Tunable Nucleate Boiling using Electric Fields and Ionic Surfactants

US Patent Pending 2015-0167959
Turning bubbles on and off during boiling using charged surfactants
Nature Communications, Oct. 21, 2015 Article number: 8599


This technology enhances boiling heat transfer, which can be used for steam generation, distillation, heat dissipation, or any other application where a controlled heat transfer rate is desired. Fields of use range from domestic cooking to power plants.

Problem Addressed

A heat transfer coefficient (HTC) is defined between a hot surface and boiling fluid.
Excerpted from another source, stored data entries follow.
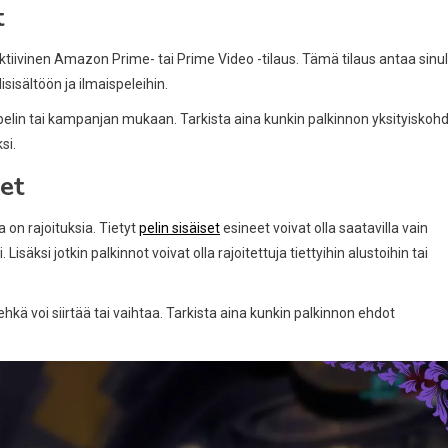
t
aktiivinen Amazon Prime- tai Prime Video -tilaus. Tämä tilaus antaa sinul
isisältöön ja ilmaispeleihin.
sia pelin tai kampanjan mukaan. Tarkista aina kunkin palkinnon yksityiskoh
si.
et
 on rajoituksia. Tietyt
pelin sisäiset
esineet voivat olla saatavilla vain
isäksi jotkin palkinnot voivat olla rajoitettuja tiettyihin alustoihin tai
hkä voi siirtää tai vaihtaa. Tarkista aina kunkin palkinnon ehdot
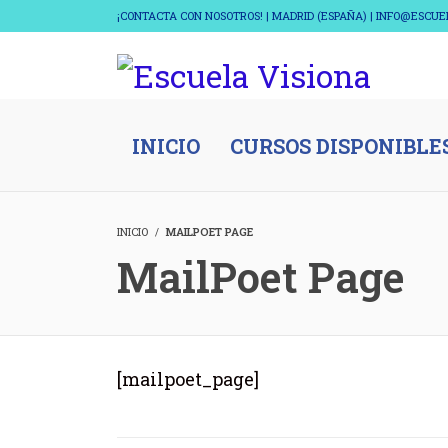
¡CONTACTA CON NOSOTROS! | MADRID (ESPAÑA) | INFO@ESCU
INICIO
CURSOS DISPONIBLE
INICIO
MAILPOET PAGE
MailPoet Page
[mailpoet_page]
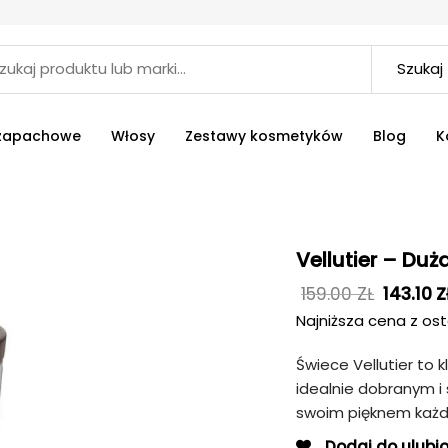
Szukaj
 zapachowe
Włosy
Zestawy kosmetyków
Blog
K
Vellutier – Du
159.00
ZŁ
143.10
Z
Najniższa cena z ost
Świece Vellutier to 
idealnie dobranym 
swoim pięknem każd
Dodaj do ulubi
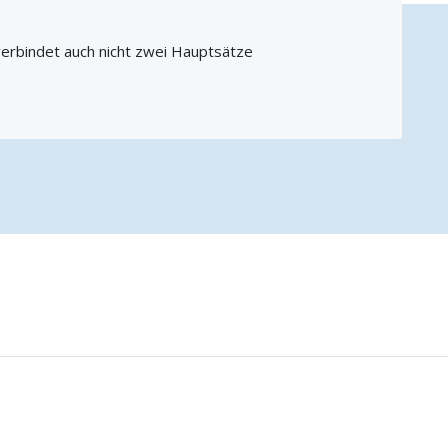
verbindet auch nicht zwei Hauptsätze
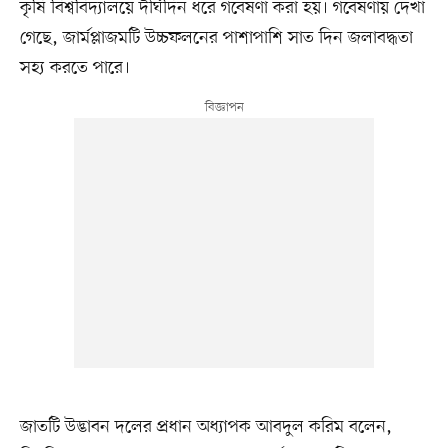
কৃষি বিশ্ববিদ্যালয়ে দীর্ঘদিন ধরে গবেষণা করা হয়। গবেষণায় দেখা
গেছে, জার্মপ্লাজমটি উচ্চফলনের পাশাপাশি সাত দিন জলাবদ্ধতা
সহ্য করতে পারে।
জাতটি উদ্ভাবন দলের প্রধান অধ্যাপক আবদুল করিম বলেন,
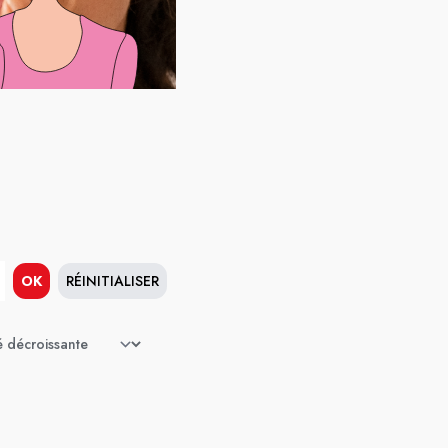
OK
RÉINITIALISER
To increase boiling efficiency the HTC should be increased; however, as the superheat increases a critical heat flux (CHF) is reached, where coalescence of bubbles at the surface causes a vapor film to form that impedes the heat transfer. Typically, the CHF is maximized by increasing surface roughness and wettability; however, highly wetting behavior suppresses nucleation. Thus superheats are larger for a highly wetting surface, which is non-ideal from an HTC and energy efficiency standpoint. This technology increases the HTC and energy efficiency by adding surfactants to the fluid and applying an electric field to the system.


The system consists of a boiling surface, a fluid, a charged surfactant in the fluid, and a counter-electrode. The surfactant increase the HTC and decreases the wettability through solid-liquid adsorption, rendering the surface less wettable and promoting nucleation. In order to maximize capacitance (adsorption of the surfactant) at the boiling surface, the counter-electrode should have a much higher surface area than the boiling surface area. It was observed that the HTC increased with an applied electric field. For negatively charged surfactants a negative field and for positively charged surfactants a positive field increased the HTC. The tunability of the HTC was ±10%. This means that by adding surfactants and applying an appropriate electric field the efficiency of boiling is increased which can decrease the operation cost.